--- Supplied records ---
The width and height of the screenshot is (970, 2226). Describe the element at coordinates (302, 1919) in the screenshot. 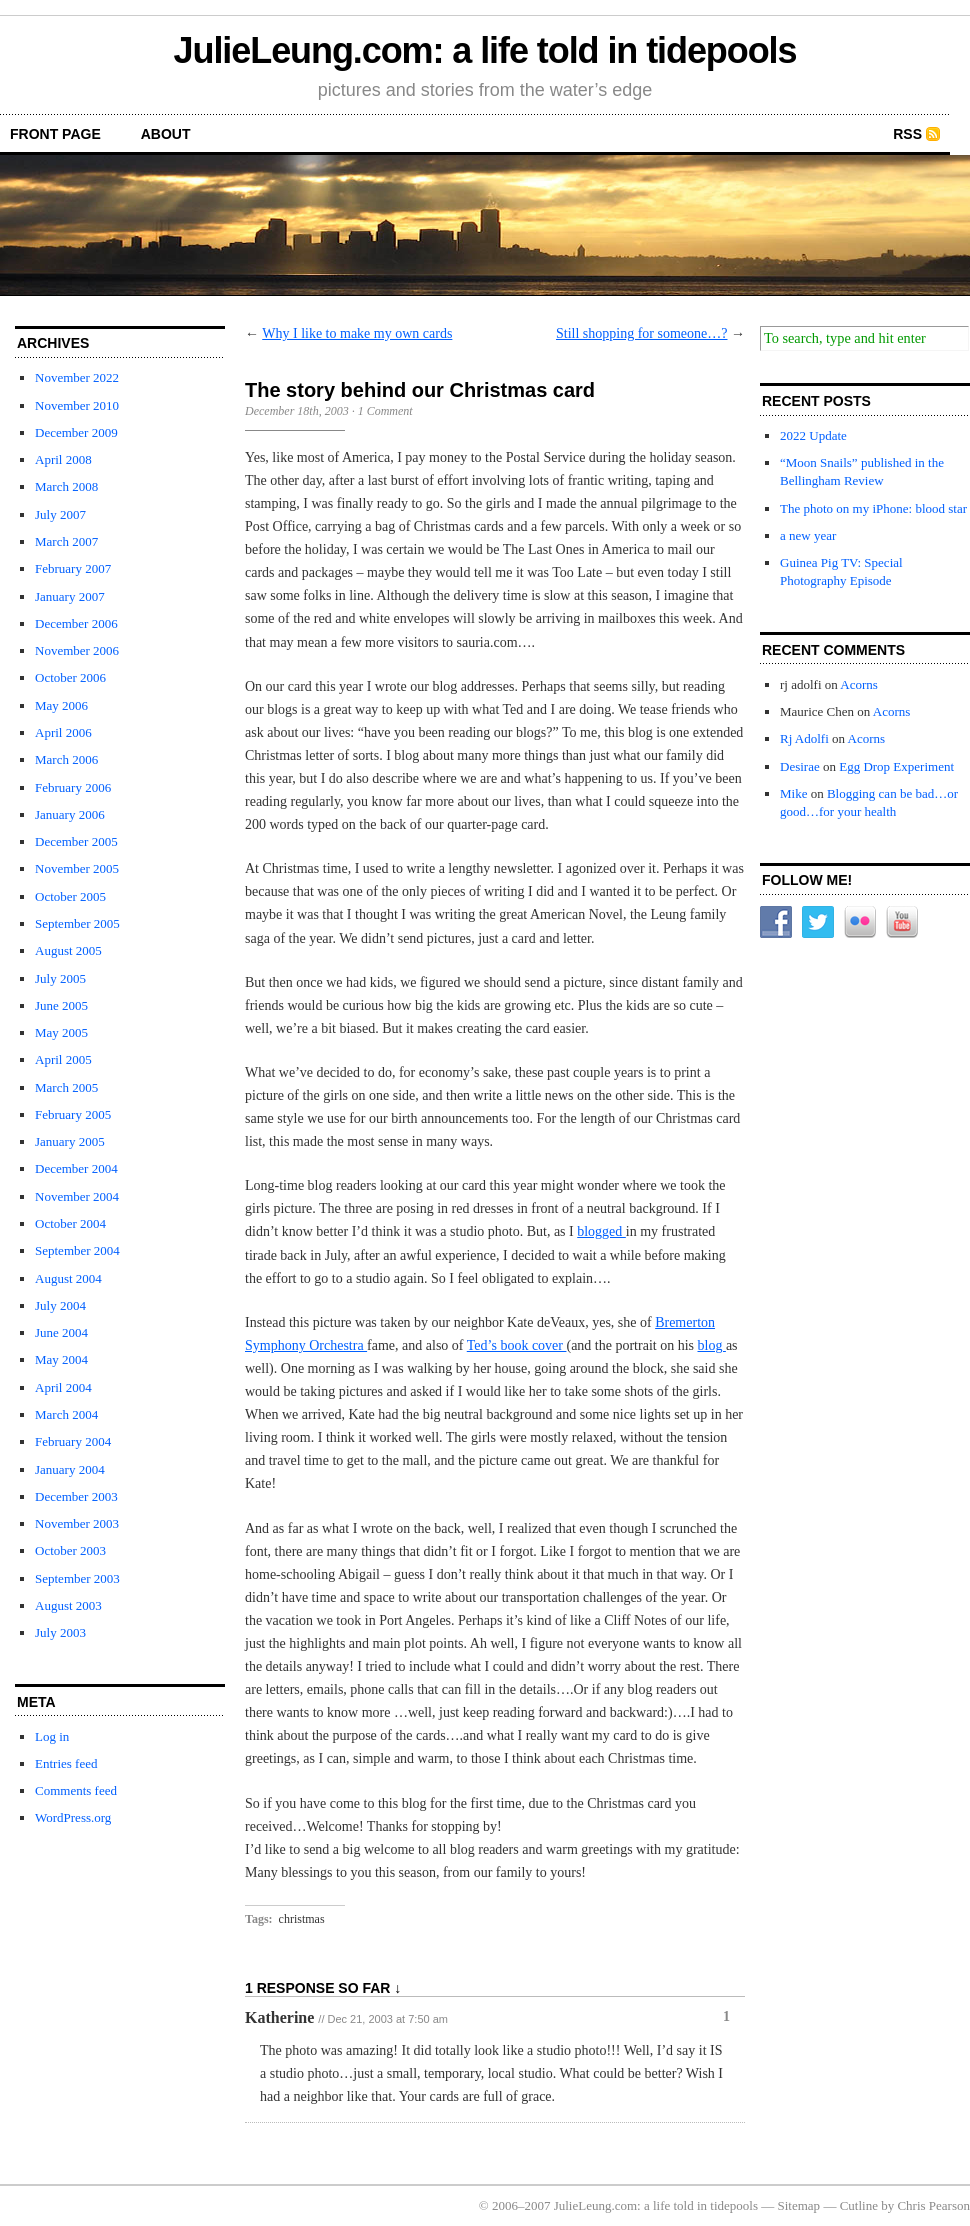

I see `christmas` at that location.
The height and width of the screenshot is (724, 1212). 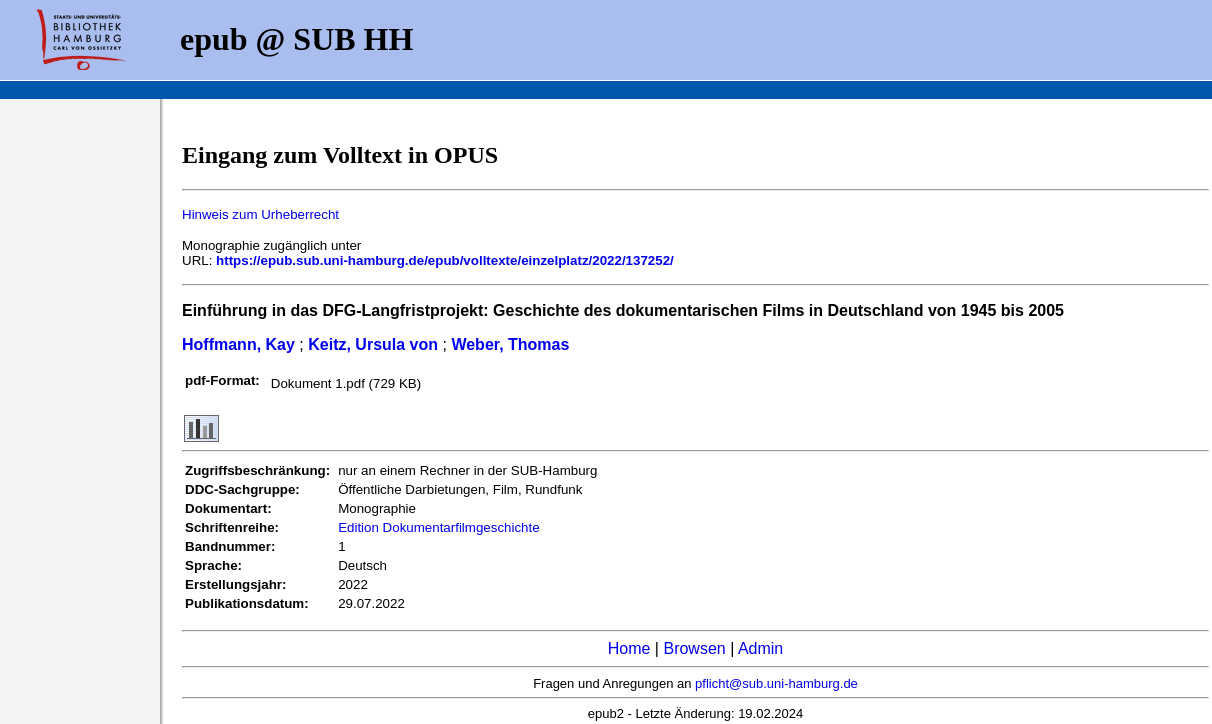 What do you see at coordinates (694, 648) in the screenshot?
I see `Browsen` at bounding box center [694, 648].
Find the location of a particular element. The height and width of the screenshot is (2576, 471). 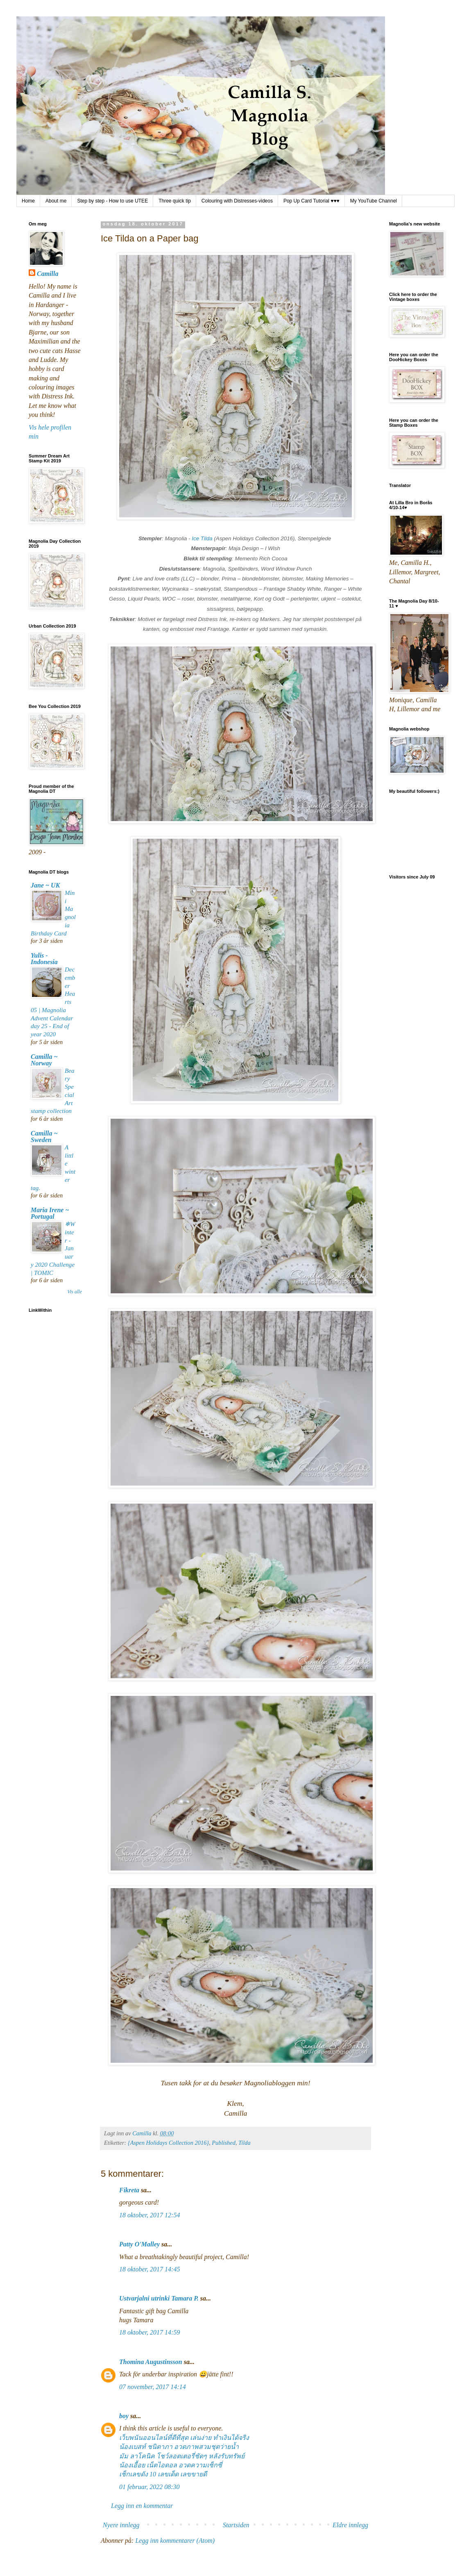

น้องเอื้อย เน็ตไอดอล อวดความเซ็กซี่ is located at coordinates (170, 2465).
---
# Problem statement
Beginning with the line that has "Find the location", repeat each remaining line of the data above word for word, keeping pictures out.

# Worked solution
Find the location of a particular element. The height and width of the screenshot is (2576, 471). 

น้องเอื้อย เน็ตไอดอล อวดความเซ็กซี่ is located at coordinates (170, 2465).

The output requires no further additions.